La esposa de Dumont, n.º 363 - junio 2014

Título original: The Dumont Bride

Publicada originalmente por Harlequin Enterprises, Ltd.

Publicada en español en 2006

Todos los derechos están reservados incluidos los de reproducción, total o parcial. Esta edición ha sido publicada con autorización de Harlequin Books S.A.

Esta es una obra de ficción. Nombres, caracteres, lugares, y situaciones son producto de la imaginación del autor o son utilizados ficticiamente, y cualquier parecido con personas, vivas o muertas, establecimientos de negocios (comerciales), hechos o situaciones son pura coincidencia.

® Harlequin y logotipo Harlequin son marcas registradas propiedad de Harlequin Enterprises Limited.

® y ™ son marcas registradas por Harlequin Enterprises Limited y sus filiales, utilizadas con licencia. Las marcas que lleven ® están registradas en la Oficina Española de Patentes y Marcas y en otros países.

Imagen de cubierta utilizada con permiso de Harlequin Enterprises Limited. Todos los derechos están reservados.

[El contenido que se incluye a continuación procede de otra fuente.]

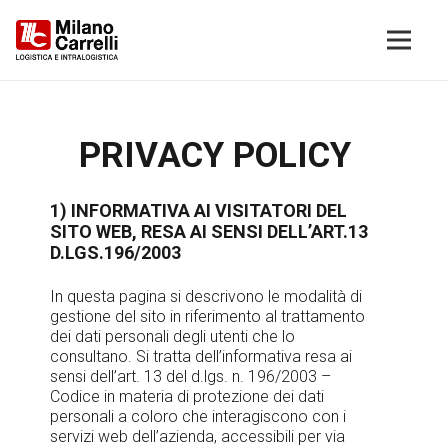
PRIVACY POLICY
1) INFORMATIVA AI VISITATORI DEL
SITO WEB, RESA AI SENSI DELL’ART.13
D.LGS.196/2003
In questa pagina si descrivono le modalità di
gestione del sito in riferimento al trattamento
dei dati personali degli utenti che lo
consultano. Si tratta dell’informativa resa ai
sensi dell’art. 13 del d.lgs. n. 196/2003 –
Codice in materia di protezione dei dati
personali a coloro che interagiscono con i
servizi web dell’azienda, accessibili per via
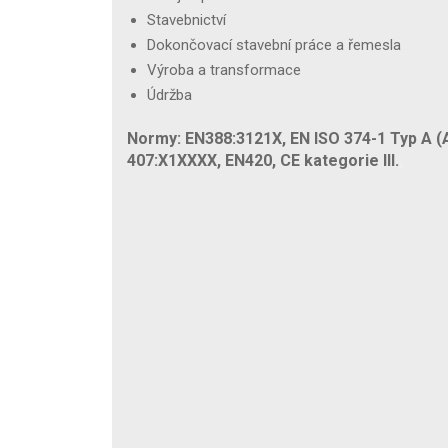
Stavebnictví
Dokončovací stavební práce a řemesla
Výroba a transformace
Údržba
Normy: EN388:3121X, EN ISO 374-1 Typ A 
407:X1XXXX, EN420, CE kategorie III.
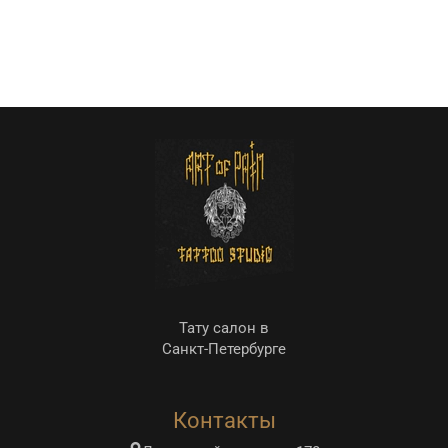
Тату салон в
Санкт-Петербурге
Контакты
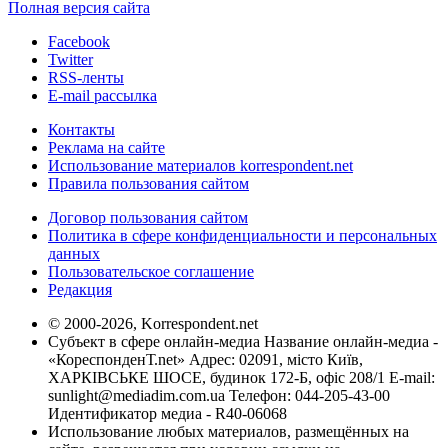
Полная версия сайта
Facebook
Twitter
RSS-ленты
E-mail рассылка
Контакты
Реклама на сайте
Использование материалов korrespondent.net
Правила пользования сайтом
Договор пользования сайтом
Политика в сфере конфиденциальности и персональных
данных
Пользовательское соглашение
Редакция
© 2000-2026, Korrespondent.net
Субъект в сфере онлайн-медиа Название онлайн-медиа -
«КореспонденТ.net» Адрес: 02091, місто Київ,
ХАРКІВСЬКЕ ШОСЕ, будинок 172-Б, офіс 208/1 E-mail:
sunlight@mediadim.com.ua
Телефон: 044-205-43-00
Идентификатор медиа - R40-06068
Использование любых материалов, размещённых на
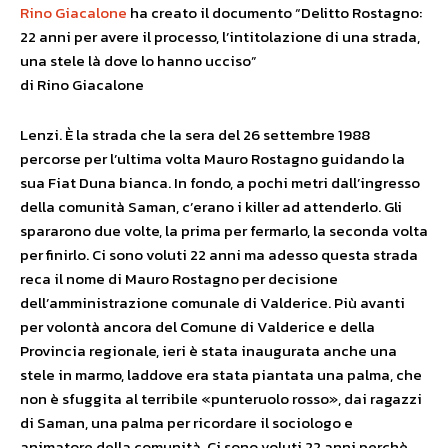
Rino Giacalone
ha creato il documento “Delitto Rostagno:
22 anni per avere il processo, l’intitolazione di una strada,
una stele là dove lo hanno ucciso”
di Rino Giacalone
Lenzi. È la strada che la sera del 26 settembre 1988
percorse per l’ultima volta Mauro Rostagno guidando la
sua Fiat Duna bianca. In fondo, a pochi metri dall’ingresso
della comunità Saman, c’erano i killer ad attenderlo. Gli
spararono due volte, la prima per fermarlo, la seconda volta
per finirlo. Ci sono voluti 22 anni ma adesso questa strada
reca il nome di Mauro Rostagno per decisione
dell’amministrazione comunale di Valderice. Più avanti
per volontà ancora del Comune di Valderice e della
Provincia regionale, ieri è stata inaugurata anche una
stele in marmo, laddove era stata piantata una palma, che
non è sfuggita al terribile «punteruolo rosso», dai ragazzi
di Saman, una palma per ricordare il sociologo e
animatore della comunità. Ci sono voluti 22 anni perchè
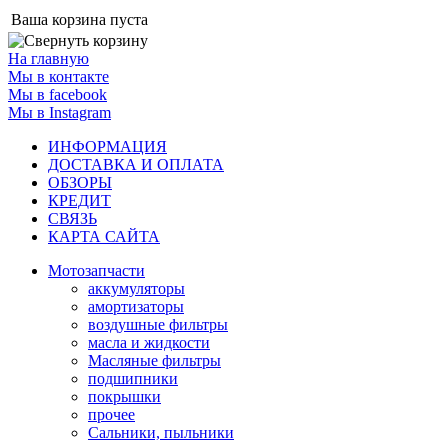
Ваша корзина пуста
На главную
Мы в контакте
Мы в facebook
Мы в Instagram
ИНФОРМАЦИЯ
ДОСТАВКА И ОПЛАТА
ОБЗОРЫ
КРЕДИТ
СВЯЗЬ
КАРТА САЙТА
Мотозапчасти
аккумуляторы
амортизаторы
воздушные фильтры
масла и жидкости
Масляные фильтры
подшипники
покрышки
прочее
Сальники, пыльники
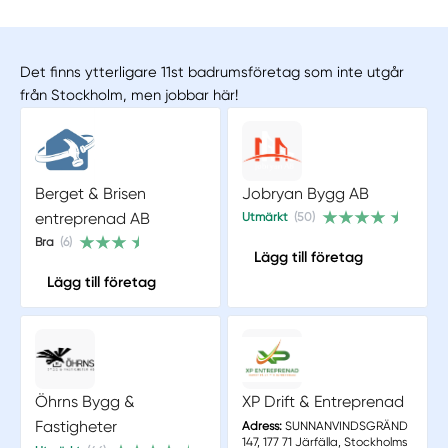
Det finns ytterligare 11st badrumsföretag som inte utgår
från Stockholm, men jobbar här!
Berget & Brisen
Jobryan Bygg AB
entreprenad AB
Utmärkt
(50)
Bra
(6)
Lägg till företag
Lägg till företag
Öhrns Bygg &
XP Drift & Entreprenad
Fastigheter
Adress:
SUNNANVINDSGRÄND
147, 177 71 Järfälla, Stockholms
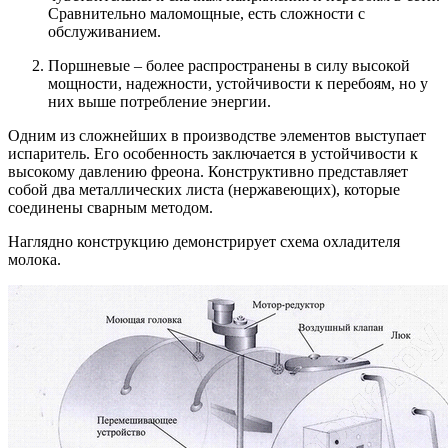
Сравнительно маломощные, есть сложности с
обслуживанием.
Поршневые – более распространены в силу высокой
мощности, надежности, устойчивости к перебоям, но у
них выше потребление энергии.
Одним из сложнейших в производстве элементов выступает
испаритель. Его особенность заключается в устойчивости к
высокому давлению фреона. Конструктивно представляет
собой два металлических листа (нержавеющих), которые
соединены сварным методом.
Наглядно конструкцию демонстрирует
схема охладителя
молока
.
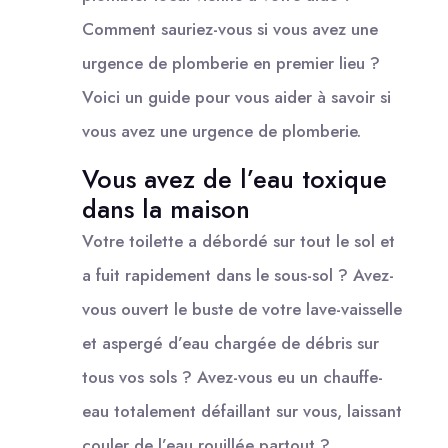
Comment sauriez-vous si vous avez une
urgence de plomberie en premier lieu ?
Voici un guide pour vous aider à savoir si
vous avez une urgence de plomberie.
Vous avez de l’eau toxique
dans la maison
Votre toilette a débordé sur tout le sol et
a fuit rapidement dans le sous-sol ? Avez-
vous ouvert le buste de votre lave-vaisselle
et aspergé d’eau chargée de débris sur
tous vos sols ? Avez-vous eu un chauffe-
eau totalement défaillant sur vous, laissant
couler de l’eau rouillée partout ?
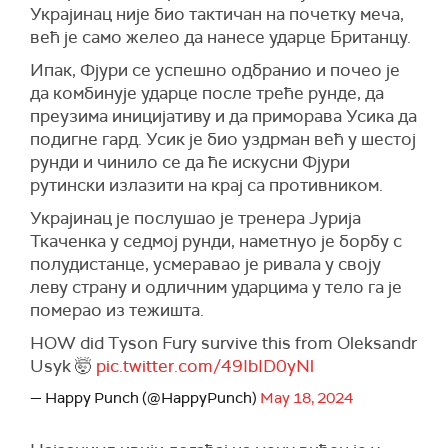
Украјинац није био тактичан на почетку меча,
већ је само желео да нанесе ударце Британцу.
Ипак, Фјури се успешно одбранио и почео је
да комбинује ударце после треће рунде, да
преузима иницијативу и да приморава Усика да
подигне гард. Усик је био уздрман већ у шестој
рунди и чинило се да ће искусни Фјури
рутински излазити на крај са противником.
Украјинац је послушао је тренера Јурија
Ткаченка у седмој рунди, наметнуо је борбу с
полудистанце, усмеравао је ривала у своју
леву страну и одличним ударцима у тело га је
померао из тежишта.
HOW did Tyson Fury survive this from Oleksandr
Usyk 🤯
pic.twitter.com/49IbID0yNl
— Happy Punch (@HappyPunch)
May 18, 2024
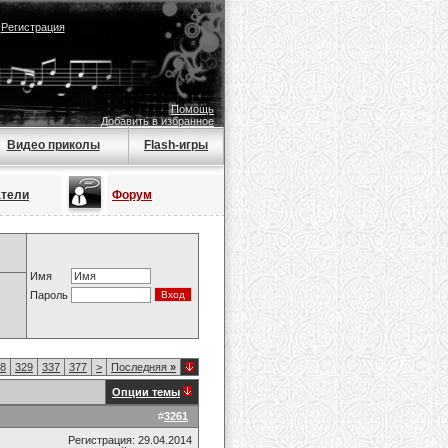
|
Регистрация
Помощь
Добавить в избранное
Видео приколы
Flash-игры
атели
Форум
Имя
Пароль
8
329
337
377
>
Последняя
»
Опции темы
#
3261
Регистрация: 29.04.2014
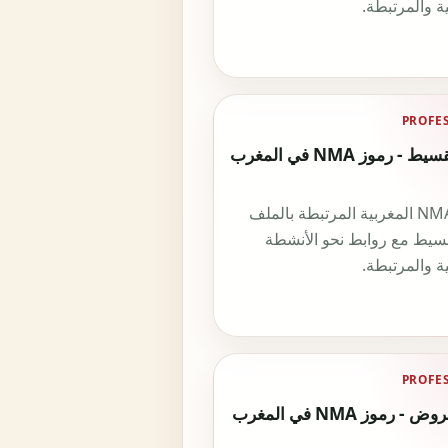
ة والمرتبطة.
PROFE
تاجر تقسيط - رموز NMA في المغرب
رموز NMA المغربية المرتبطة بالملف
قسيط مع روابط نحو الأنشطة
ة والمرتبطة.
PROFE
فنان عروض - رموز NMA في المغرب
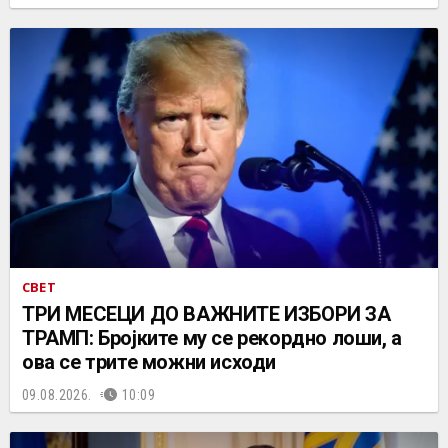
СВЕТ
ТРИ МЕСЕЦИ ДО ВАЖНИТЕ ИЗБОРИ ЗА
ТРАМП: Бројките му се рекордно лоши, а
ова се трите можни исходи
09.08.2026.
10:09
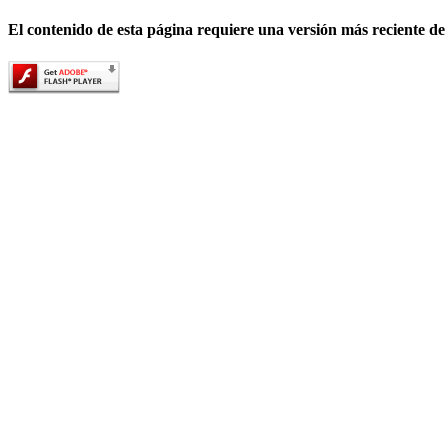
El contenido de esta página requiere una versión más reciente de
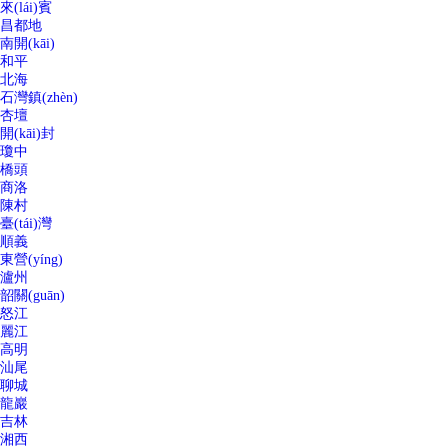
來(lái)賓
昌都地
南開(kāi)
和平
北海
石灣鎮(zhèn)
杏壇
開(kāi)封
瓊中
橋頭
商洛
陳村
臺(tái)灣
順義
東營(yíng)
瀘州
韶關(guān)
怒江
麗江
高明
汕尾
聊城
龍巖
吉林
湘西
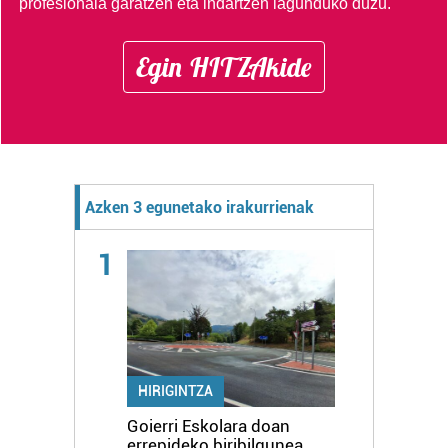
profesionala garatzen eta indartzen lagunduko duzu.
Egin HITZAkide
Azken 3 egunetako irakurrienak
1
HIRIGINTZA
Goierri Eskolara doan
errepideko biribilgunea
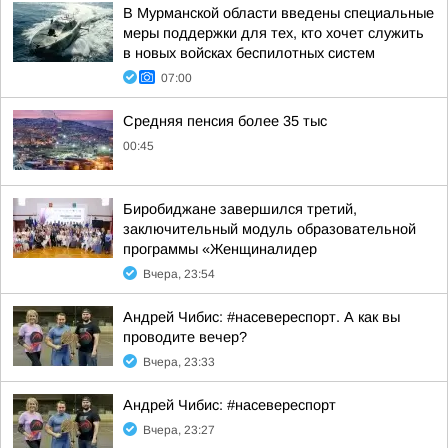
В Мурманской области введены специальные
меры поддержки для тех, кто хочет служить
в новых войсках беспилотных систем
07:00
Средняя пенсия более 35 тыс
00:45
Биробиджане завершился третий,
заключительный модуль образовательной
программы «Женщиналидер
Вчера, 23:54
Андрей Чибис: #насевереспорт. А как вы
проводите вечер?
Вчера, 23:33
Андрей Чибис: #насевереспорт
Вчера, 23:27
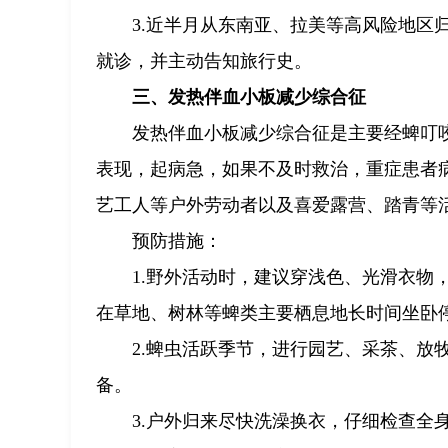
3.近半月从东南亚、拉美等高风险地区
就诊，并主动告知旅行史。
三、发热伴血小板减少综合征
发热伴血小板减少综合征是主要经蜱叮
表现，起病急，如果不及时救治，重症患者病
艺工人等户外劳动者以及喜爱露营、踏青等
预防措施：
1.野外活动时，建议穿浅色、光滑衣物
在草地、树林等蜱类主要栖息地长时间坐卧
2.蜱虫活跃季节，进行园艺、采茶、放
备。
3.户外归来尽快洗澡换衣，仔细检查全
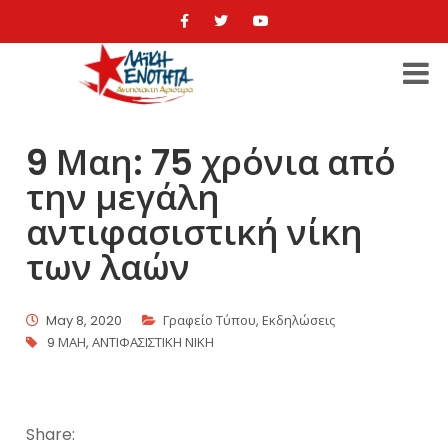
9 Μαη: 75 χρόνια από
την μεγάλη
αντιφασιστική νίκη
των λαών
May 8, 2020
Γραφείο Τύπου
,
Εκδηλώσεις
9 ΜΑΗ
,
ΑΝΤΙΦΑΣΙΣΤΙΚΗ ΝΙΚΗ
Share:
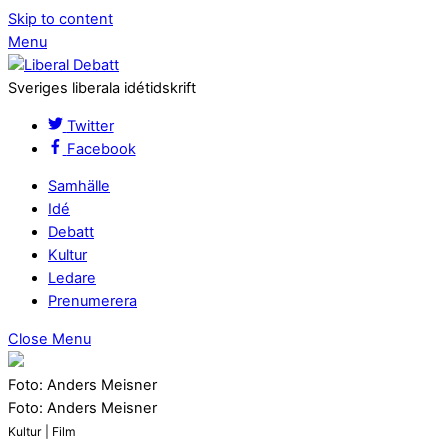
Skip to content
Menu
Sveriges liberala idétidskrift
Twitter
Facebook
Samhälle
Idé
Debatt
Kultur
Ledare
Prenumerera
Close Menu
Foto: Anders Meisner
Foto: Anders Meisner
Kultur | Film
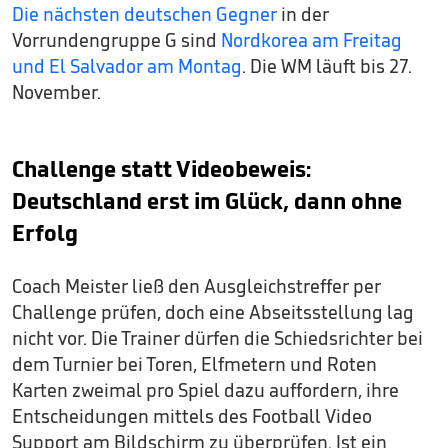
Die nächsten deutschen Gegner
in der
Vorrundengruppe G sind
Nordkorea am Freitag
und El Salvador am Montag
. Die WM läuft bis 27.
November.
Challenge statt Videobeweis:
Deutschland erst im Glück, dann ohne
Erfolg
Coach Meister ließ den Ausgleichstreffer per
Challenge prüfen, doch eine Abseitsstellung lag
nicht vor. Die Trainer dürfen die Schiedsrichter bei
dem Turnier bei Toren, Elfmetern und Roten
Karten zweimal pro Spiel dazu auffordern, ihre
Entscheidungen mittels des Football Video
Support am Bildschirm zu überprüfen. Ist ein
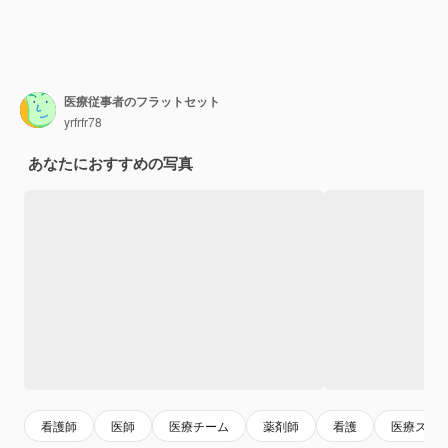
医療従事者のフラットセット
yrfrfr78
あなたにおすすめの写真
看護師
医師
医療チーム
薬剤師
看護
医療スタ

I.S.B.N.: 978-84-687-4356-1

Editor responsable: Luis Pugni

Conversión ebook: MT Color & Diseño

Este libro es para Walt y Rose, los verdaderos sir Walter y lady Rosalie, por los años de amistad y apoyo y por más cosas que ahora no puedo recordar.

Reconocimiento

La idea de esta historia me surgió escuchando la letra y la música de My own prision, de Scott Stapp y Creed. Mi agradecimiento por su inspiración.

Uno

Castillo de Greystone

Lincolnshire, Inglaterra

Mayo de 1194

Leonor Plantagenet, reina de Inglaterra por la cólera de Dios, observó cómo su joven protegida se ponía rígida de rabia y orgullo. Ella también sentía deseos de gritar de rabia y de dolor por el modo en que sospechaba que aquella niña había sido utilizada, pero no podía permitirse el lujo. Tenía que entrar en acción para salvar el reino y posiblemente la vida de la joven. Teniendo en cuenta que eran las acciones de su hijo las que habían provocado el daño, y ya que ese mismo hijo continuaría con su búsqueda hasta que sus deseos fueran satisfechos, sólo ella podía intervenir e impedir sus planes.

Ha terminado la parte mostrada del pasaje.